I have two white male friends who believe what I believe — that real authority is the antithesis of oppressive power. My minister growing up, Bob Kyte, once told me that “the only power we (ministers) have is trust”. A colleague in therapy-land, Will Foremaker, once said “a relationship can either be about power or it can be about love. It can’t be both”. Both of these men have power as politically defined, by nature of their jobs, by nature of the their gender and sexual orientation, and yet both men are about as egalitarian as they can be. Are they racist, sexist, homophobic, ageist, classist, or the new one in the news this week, “transphobic”? By some far-left standards, yes. By some far-right standards, no. The more important question is this: “Are they jerks?” and the unequivocal answer is  “no”.  They both have authority in certain circumstances, but they don’t abuse it. Their having power over themselves means that they don’t need it over others and this is the thing that liberals don’t get in their power analysis. At the same time, this is the thing that makes conservatives cringe because “good” conservatives know this.  Power-analysis liberals get into these dysfunctional battles about “who’s the most oppressed?” as though “being oppressed” gives you power in some way. In this way, we eat our young. Feminism has suffered because there are mean feminists and nobody wants to be mean, so women distance themselves from the label. The fact of the matter is that there were feminists who were feminists who didn’t like men and there were feminists who liked being strong women. The second group is alot more fun to be around, while the first kept everybody — men and women — away. It seems to me that this first group are still around, still arrogant, and creating the “toxic environment” that the Nation article talked about.
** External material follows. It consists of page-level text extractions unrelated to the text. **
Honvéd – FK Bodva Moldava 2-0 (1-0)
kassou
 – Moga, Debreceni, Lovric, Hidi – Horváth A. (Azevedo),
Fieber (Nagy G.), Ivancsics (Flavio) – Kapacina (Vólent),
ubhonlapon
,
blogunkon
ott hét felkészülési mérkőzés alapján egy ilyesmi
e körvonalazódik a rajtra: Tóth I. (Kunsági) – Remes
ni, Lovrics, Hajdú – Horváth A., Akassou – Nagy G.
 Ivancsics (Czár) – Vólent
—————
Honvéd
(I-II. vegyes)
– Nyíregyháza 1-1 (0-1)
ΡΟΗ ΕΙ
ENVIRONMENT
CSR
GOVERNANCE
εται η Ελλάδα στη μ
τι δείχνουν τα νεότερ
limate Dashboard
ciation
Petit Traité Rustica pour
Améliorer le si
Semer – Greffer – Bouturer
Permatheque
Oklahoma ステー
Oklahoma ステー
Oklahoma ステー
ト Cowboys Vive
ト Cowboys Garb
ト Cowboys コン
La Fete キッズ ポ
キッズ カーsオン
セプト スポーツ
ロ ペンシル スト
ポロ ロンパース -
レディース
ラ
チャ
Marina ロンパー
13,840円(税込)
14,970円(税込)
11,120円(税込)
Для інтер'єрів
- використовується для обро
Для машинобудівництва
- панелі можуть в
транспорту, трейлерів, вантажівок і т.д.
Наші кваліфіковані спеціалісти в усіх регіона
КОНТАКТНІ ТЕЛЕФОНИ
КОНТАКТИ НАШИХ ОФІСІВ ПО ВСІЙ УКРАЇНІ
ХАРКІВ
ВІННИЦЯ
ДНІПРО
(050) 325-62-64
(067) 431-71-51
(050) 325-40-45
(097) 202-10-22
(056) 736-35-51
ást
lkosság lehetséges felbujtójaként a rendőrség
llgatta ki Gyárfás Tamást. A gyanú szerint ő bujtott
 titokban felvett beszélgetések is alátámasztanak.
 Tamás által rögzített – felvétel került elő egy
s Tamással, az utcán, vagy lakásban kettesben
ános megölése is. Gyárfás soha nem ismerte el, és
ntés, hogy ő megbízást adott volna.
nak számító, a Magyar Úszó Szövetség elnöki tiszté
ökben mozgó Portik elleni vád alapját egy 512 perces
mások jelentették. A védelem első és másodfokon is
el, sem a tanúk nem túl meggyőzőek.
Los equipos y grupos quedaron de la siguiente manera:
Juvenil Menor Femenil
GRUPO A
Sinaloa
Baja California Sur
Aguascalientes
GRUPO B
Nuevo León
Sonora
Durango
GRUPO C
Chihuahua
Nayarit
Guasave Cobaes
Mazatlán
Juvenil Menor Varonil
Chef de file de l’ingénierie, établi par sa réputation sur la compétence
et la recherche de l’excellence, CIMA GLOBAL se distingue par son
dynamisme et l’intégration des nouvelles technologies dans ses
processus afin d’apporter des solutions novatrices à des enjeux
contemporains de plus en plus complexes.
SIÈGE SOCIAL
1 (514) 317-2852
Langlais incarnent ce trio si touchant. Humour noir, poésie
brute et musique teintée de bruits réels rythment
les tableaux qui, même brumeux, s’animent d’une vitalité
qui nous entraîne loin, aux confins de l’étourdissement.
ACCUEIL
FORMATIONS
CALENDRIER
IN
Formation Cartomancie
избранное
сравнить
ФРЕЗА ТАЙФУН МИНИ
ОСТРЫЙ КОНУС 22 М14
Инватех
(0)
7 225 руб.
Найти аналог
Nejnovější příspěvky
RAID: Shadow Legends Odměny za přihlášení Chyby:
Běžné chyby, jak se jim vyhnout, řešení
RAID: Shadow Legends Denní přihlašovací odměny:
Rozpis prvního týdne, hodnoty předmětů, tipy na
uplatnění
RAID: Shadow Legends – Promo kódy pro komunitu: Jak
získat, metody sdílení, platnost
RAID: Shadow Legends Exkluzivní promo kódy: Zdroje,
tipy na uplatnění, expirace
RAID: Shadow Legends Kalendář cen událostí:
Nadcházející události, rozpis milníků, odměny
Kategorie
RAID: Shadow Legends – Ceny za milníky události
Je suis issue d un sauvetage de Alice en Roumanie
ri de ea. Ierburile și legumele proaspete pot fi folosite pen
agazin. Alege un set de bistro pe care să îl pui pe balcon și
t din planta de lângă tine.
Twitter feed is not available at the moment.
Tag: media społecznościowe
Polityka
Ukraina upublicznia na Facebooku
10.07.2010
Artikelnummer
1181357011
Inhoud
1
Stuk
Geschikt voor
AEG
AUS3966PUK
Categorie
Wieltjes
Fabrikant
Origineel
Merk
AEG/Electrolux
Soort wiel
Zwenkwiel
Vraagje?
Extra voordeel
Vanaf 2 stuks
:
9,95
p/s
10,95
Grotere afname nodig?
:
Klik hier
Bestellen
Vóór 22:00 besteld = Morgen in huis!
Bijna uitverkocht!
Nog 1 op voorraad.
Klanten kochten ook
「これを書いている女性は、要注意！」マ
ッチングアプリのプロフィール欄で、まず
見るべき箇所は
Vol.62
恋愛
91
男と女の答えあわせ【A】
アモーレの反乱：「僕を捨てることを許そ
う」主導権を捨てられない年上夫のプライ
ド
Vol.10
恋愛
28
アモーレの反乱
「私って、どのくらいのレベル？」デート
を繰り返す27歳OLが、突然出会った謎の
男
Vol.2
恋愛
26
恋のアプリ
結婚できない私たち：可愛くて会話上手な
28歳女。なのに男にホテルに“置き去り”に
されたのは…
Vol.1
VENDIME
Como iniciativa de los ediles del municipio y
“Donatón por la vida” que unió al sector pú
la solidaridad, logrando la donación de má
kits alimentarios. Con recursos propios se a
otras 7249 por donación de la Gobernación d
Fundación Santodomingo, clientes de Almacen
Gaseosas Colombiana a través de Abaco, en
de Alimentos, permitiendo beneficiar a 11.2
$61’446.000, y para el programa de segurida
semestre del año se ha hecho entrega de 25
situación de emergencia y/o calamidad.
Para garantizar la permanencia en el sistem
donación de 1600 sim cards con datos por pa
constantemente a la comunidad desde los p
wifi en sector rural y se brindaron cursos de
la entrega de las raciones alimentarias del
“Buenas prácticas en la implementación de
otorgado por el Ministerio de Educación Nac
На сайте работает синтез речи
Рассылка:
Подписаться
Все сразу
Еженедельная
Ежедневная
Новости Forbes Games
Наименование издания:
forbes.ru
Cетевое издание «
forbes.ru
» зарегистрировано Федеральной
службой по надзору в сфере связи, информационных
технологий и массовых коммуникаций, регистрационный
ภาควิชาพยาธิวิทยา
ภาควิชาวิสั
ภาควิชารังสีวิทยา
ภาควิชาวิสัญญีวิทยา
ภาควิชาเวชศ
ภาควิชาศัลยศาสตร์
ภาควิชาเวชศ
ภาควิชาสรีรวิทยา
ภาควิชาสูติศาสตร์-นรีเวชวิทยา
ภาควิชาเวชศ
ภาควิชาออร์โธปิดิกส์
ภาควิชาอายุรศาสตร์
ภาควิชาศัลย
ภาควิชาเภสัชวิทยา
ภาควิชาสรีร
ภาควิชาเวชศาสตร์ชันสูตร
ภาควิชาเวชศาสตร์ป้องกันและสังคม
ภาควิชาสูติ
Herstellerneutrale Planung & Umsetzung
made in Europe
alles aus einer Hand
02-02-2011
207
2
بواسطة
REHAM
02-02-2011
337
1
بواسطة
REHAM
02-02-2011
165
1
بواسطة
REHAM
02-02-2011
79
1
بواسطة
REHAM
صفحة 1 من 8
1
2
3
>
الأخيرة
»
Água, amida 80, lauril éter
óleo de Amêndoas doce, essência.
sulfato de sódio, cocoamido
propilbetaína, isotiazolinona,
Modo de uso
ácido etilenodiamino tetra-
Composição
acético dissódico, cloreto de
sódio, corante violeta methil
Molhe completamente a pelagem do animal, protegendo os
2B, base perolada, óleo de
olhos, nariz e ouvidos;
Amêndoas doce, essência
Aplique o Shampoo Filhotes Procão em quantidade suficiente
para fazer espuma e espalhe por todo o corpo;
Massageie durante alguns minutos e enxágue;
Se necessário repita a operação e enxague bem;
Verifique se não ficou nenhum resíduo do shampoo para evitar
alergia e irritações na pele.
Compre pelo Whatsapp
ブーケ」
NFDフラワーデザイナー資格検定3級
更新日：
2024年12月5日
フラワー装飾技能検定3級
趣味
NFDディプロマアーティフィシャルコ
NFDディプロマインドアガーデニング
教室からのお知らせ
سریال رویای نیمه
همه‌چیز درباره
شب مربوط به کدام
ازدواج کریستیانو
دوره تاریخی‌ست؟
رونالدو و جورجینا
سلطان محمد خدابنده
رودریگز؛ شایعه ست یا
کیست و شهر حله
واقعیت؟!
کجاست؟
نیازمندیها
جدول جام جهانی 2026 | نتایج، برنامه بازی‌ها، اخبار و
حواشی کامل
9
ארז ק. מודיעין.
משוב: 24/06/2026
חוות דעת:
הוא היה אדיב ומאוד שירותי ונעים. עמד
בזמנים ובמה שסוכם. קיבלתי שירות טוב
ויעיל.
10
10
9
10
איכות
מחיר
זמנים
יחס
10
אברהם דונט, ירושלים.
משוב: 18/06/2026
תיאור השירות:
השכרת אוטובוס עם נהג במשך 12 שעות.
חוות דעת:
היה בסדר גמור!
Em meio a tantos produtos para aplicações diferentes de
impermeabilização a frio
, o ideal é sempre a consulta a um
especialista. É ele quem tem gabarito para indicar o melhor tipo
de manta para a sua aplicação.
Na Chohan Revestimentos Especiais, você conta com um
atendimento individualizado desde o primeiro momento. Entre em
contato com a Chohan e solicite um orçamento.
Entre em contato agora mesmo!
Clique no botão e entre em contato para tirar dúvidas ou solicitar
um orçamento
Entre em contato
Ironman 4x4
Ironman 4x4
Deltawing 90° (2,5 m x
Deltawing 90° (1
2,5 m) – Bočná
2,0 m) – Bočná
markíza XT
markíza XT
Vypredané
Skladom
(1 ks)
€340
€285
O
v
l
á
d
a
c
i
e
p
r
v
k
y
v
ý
It is this way, by the way, for any liberal group. Conservatives don’t go there. For them, if they’re not trying to be racist or sexist or homophobic, they aren’t.What I learned in seminary is this: labels like “sexist” and “racist” and “homophobic” mean nothing to our souls if everybody is racist, sexist, and living in a homophobic society.  Some people internalize their oppression (and are thus racist to themselves and others externalize it (and are racist to others). If that’s the case, the answer to the statement, “You’re a racist/sexist/homophobic/transphobe” is “Yes, but I’m trying not to be”.  Anybody who is trying to be is a jerk, but most people aren’t trying to be. They aren’t jerks — and that is where the bridge can be built among people of left or right persuasions and within each camp.

We shouldn’t waste our time on whether the -isms exist. They most certainly do, in all of us. We shouldn’t be wasting our time on who but ourselves is a racist, sexist, etc. Nor should we be wasting our time fighting over who’s most oppressed, because it doesn’t matter.  The important thing is who is being a jerk and who is not, who is intentionally being a jerk and who is not. The important thing is that we look at ourselves honestly, take responsibility for ourselves and our actions and do what we can to fight those people who are jerks to others — intentionally so. If you are doing that, labels don’t matter to me. Conservative or Liberal mean nothing. Nice and trying mean everything.